Aww, that's a nice kite you're flying there, Skippy!


----------



## Jedikeet

The image of Skippy doing anything tickles me pink


----------



## BudgieSweet

Oh that is so sweet!


----------



## FaeryBee

*


Jedikeet said:



The image of Skippy doing anything tickles me pink

Click to expand...

Thank you, Sir! I picked my kite out all by myself too.  
xoxo 
Skippy*


----------



## Jo Ann

*Slippy*

Skippy you are such a handsome young budgie boy. Thank you for sharing your adventure with your kite. Blessings, Jo Ann


----------



## Jonah

The warrior Viking takes a break to fly his parrot kite....a kite he confiscated on his last plundering of Africa....


----------



## FaeryBee

*


jonah said:



The warrior Viking takes a break to fly his parrot kite....a kite he confiscated on his last plundering of Africa....

Click to expand...

Shhhhhh -- you aren't supposed to tell that part! *


----------



## LynandIndigo

Awww!!! Skippy you are so cute and adorable i love your Kite can Indi have one to play with to.. I love the Spring but it is spose to be getting cooler here but no signs of it yet it is still hot here.. Thanks for sharing Deb. I love it...


----------



## FaeryBee

*Ha Ha, Skippy!
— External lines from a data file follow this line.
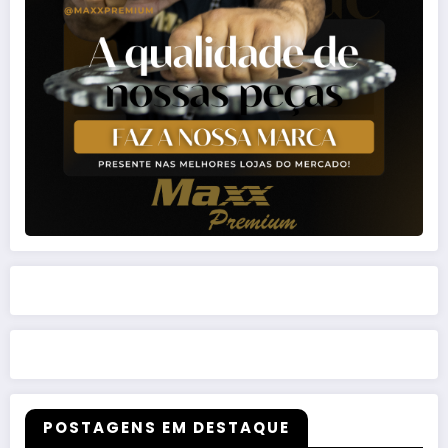
POSTAGENS EM DESTAQUE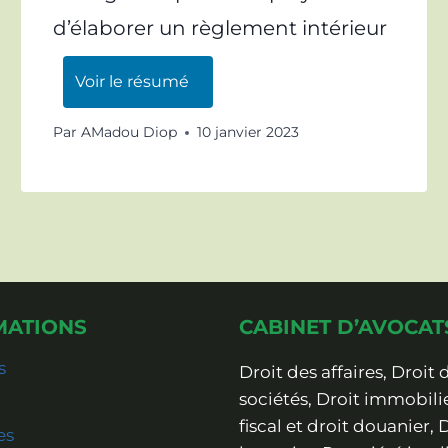
d’élaborer un règlement intérieur
Voir le résumé
Par
AMadou Diop
10 janvier 2023
MATIONS
CABINET D’AVOCAT
s
Droit des affaires, Droit 
sociétés, Droit immobilie
fiscal et droit douanier, 
es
You are NOT the favorite -- so there. 
Momma buyed ME a kite too!



(Some little lovebird, not to mention any names, is QUITE jealous of little Skippy! )​*


----------



## Budgiekeet

Deb your flock is amazing .


----------



## keetman

hey skippy, peachy. go fly a kite lol....keetman


----------



## LynandIndigo

*Ha Ha, Skippy! You are NOT the favorite -- so there. 
Momma buyed ME a kite too!



(Some little lovebird, not to mention any names, is QUITE jealous of little Skippy! )​*Oh Peachy you lucky bird.. Indi wants to no can he come and fly a kite with you to..Great photo's Deb...


----------



## AnimalKaperz

An English blue spangle, flying his kite!! So cute!!!! And very clever of you, Deb! :thumbsup:


----------



## Trimath

Skippy, you are one very talented boy.What a beautiful day out you had!


----------



## Budget baby

Wow what lucky birds you are Skippy and Peachy, remember not to go near power lines though won't you? They are so adorable Peachy is such a lovely colour Deb.


----------



## Aisliyna

At least if his kite flies off into a tree, he'll be able to go get it back!

Such a cutie


----------



## NanaLucy129

*Oh, Skippy, you bring new meaning to 'go fly a kite' so cute that Peachy had to get in on the action too. Have fun boys!*


----------



## Crazy_Bird_Lady

*Adorable! Looks like he had a fun outing. All your snow is gone? I am in total envy! We just got more snow today. I have had it up to heeeere (literally!) with this snow. *


----------



## cs3585

When it's 72 degrees outside my budgies are out every day they love it outside wind doesn't harm them it's the cold temp that does if below 65 degrees.


----------



## FaeryBee

*


NanaLucy129 said:



Oh, Skippy, you bring new meaning to 'go fly a kite' so cute that Peachy had to get in on the action too. Have fun boys!

Click to expand...

Thank you -- we are having lots of fun!
xoxo
Skippy and Peachy



Crazy_Bird_Lady said:



Adorable! Looks like he had a fun outing. All your snow is gone? I am in total envy! We just got more snow today. I have had it up to heeeere (literally!) with this snow. 

Click to expand...

Yep -- all the snow is GONE!! We even have some flowering trees in bloom today. The daffodils and crocus are up and the forsythia is in bloom. I think we may have Springtime after all!! :jumping:*


----------



## kwatson

Too precious


----------